|
Kısaca
"Tuzla"
Tarihi
İnternet' te Tuzla-bld.gov.tr adresinden Tuzla' nın tarihiyle ilgili şu bilgiler veriliyor: Tuzla' nın tarihi çok eski olmakla beraber tarihi kaynaklardan edinilen bilgilere istinaden, yerleşik hayat milâttan öncesine dayanmaktadır. 1403 tarihinde, ismi tesbit edilemeyen Peçenek Türklerinden bir komutanın 1500 kişilik bir orduyla bu bölgede bir gece kaldığı belirtilmektedir. Bizanslılar Haçlılardan İstanbul' u geri aldıklarında İmparator 8. Mikhael Plaigos (1243 - 1280 ) ordusunu bu bölgede teşkil etmiş. Buranın bir zamanlar av sahası olduğu tarihi bilgilerden anlaşılmaktadır.
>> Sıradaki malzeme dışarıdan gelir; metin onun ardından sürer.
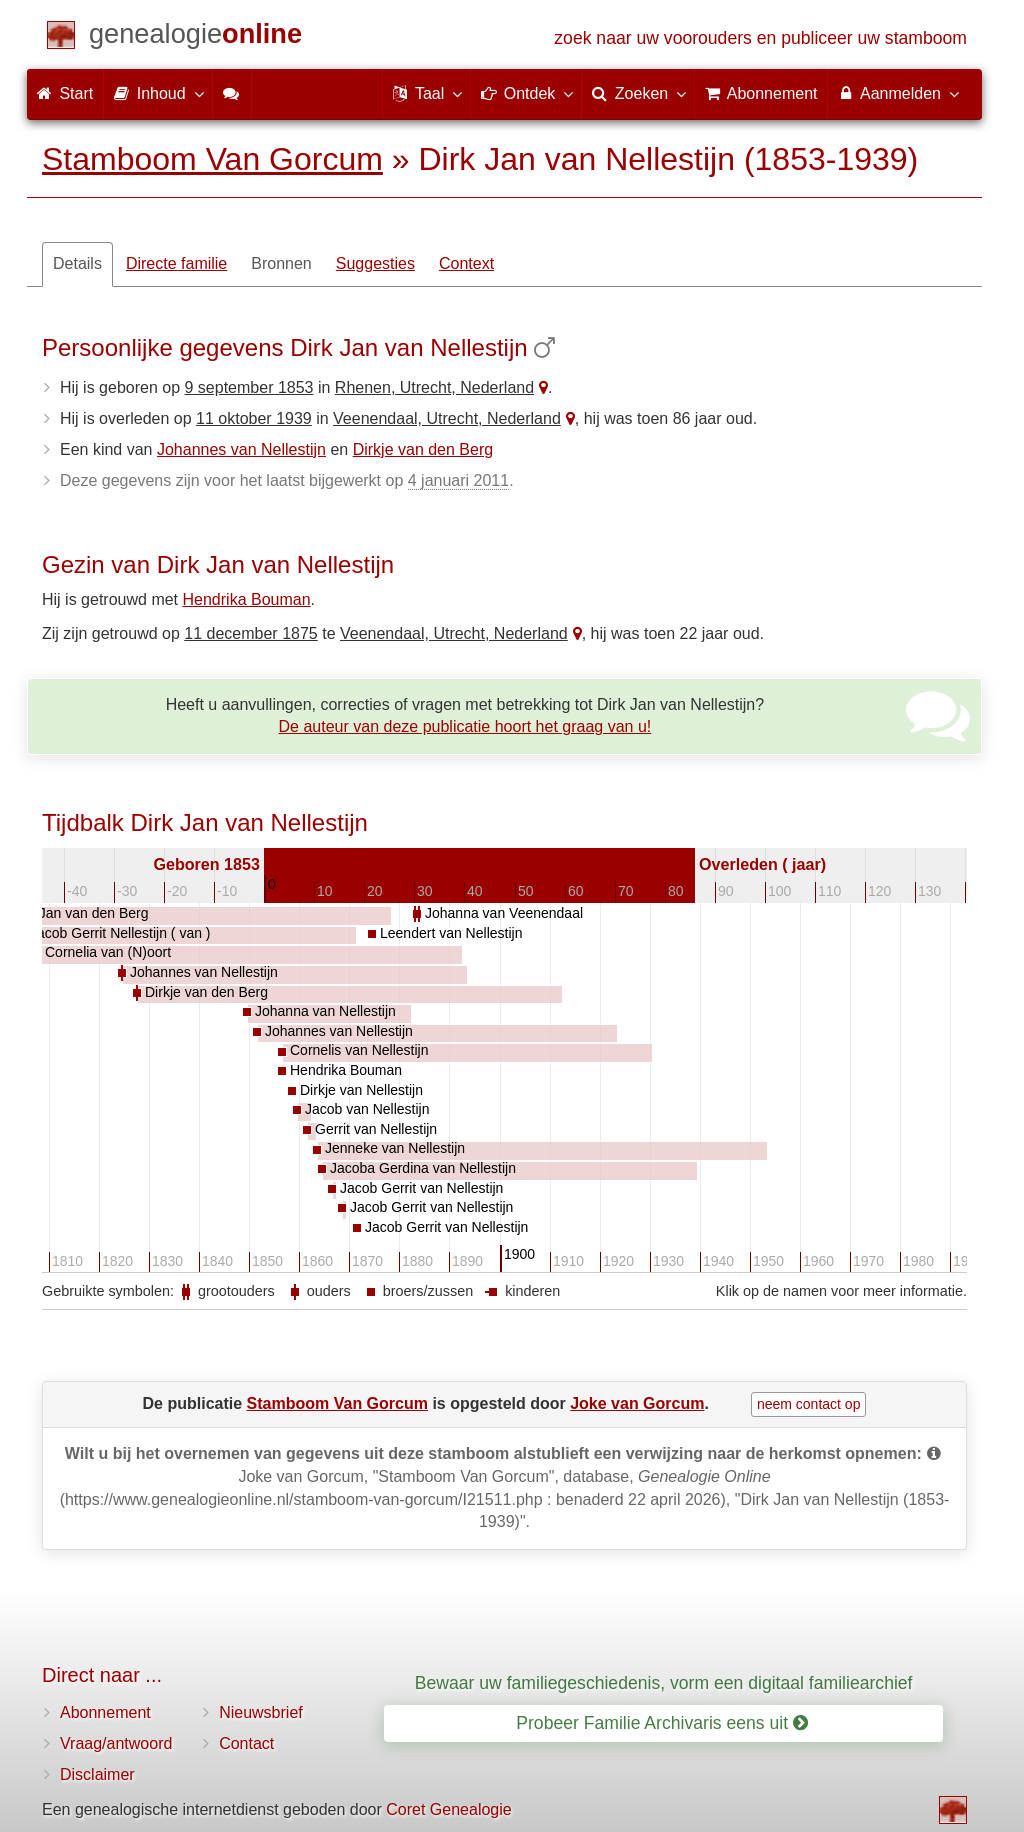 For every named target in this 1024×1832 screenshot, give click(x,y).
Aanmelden (897, 93)
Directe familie (176, 263)
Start (65, 93)
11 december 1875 (250, 633)
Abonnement (105, 1712)
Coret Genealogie (448, 1809)
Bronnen (281, 263)
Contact (246, 1743)
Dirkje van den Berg (423, 449)
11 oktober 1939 (254, 418)
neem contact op (809, 1404)
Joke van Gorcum (637, 1403)
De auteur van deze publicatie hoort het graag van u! (465, 726)
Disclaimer (97, 1774)
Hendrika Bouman (247, 599)
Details (77, 263)
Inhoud (157, 93)
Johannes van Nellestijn (241, 449)
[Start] (195, 37)
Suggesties (375, 263)
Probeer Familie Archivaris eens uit (662, 1723)
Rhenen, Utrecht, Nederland (434, 387)
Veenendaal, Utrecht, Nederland (447, 418)
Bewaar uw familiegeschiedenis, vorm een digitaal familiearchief (664, 1683)
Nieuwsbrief (261, 1712)
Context (466, 263)
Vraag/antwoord (116, 1743)
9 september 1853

Abdurrahman Gazi döneminde Tuzla Osmanlı Donanmasının gemilerine kalafat yeri ve liman olmuştur. O dönemde Rumlardan, Türklerden oluşan halk geçimini balıkçılık, zeytincilik ve tütün işletmeciliği ile sağlamış. Tuzla 1400 yılında Yıldırım Beyazıt zamanında kesin olarak Osmanlı Topraklarına katılmış. Osmanlı İmparatorluğunun son döneminde çeşitli yörelerden ve Balkanlardan gelen 70 kadar göçmen aile Tuzla' ya yerleştirilince, Rum nüfusun bir bölümü gitmiş, boşalan çok sayıda ahşap ev, büyük bir yangın sonucu yok olmuş. 1912 yılına kadar Rum Balıkçı Köyü özeliğini koruyan Tuzla' ya 1924 yılında Lozan Antlaşması gereği Atatürk' ün emriyle gerçekleştirilen mübadelede Rumların yerine Selânik, Drama, Kavala, Kılkış' dan gelen Türkler yerleştirilmişler......
|
|
|
|
|
|
|
Tuzla' ya
Geliş ve Yaşantı...
Tuzla Mercan Yuvası koyuna ilk defa Avni Bey' in Esen teknesiyle 1960 yılı ilk baharında geldik.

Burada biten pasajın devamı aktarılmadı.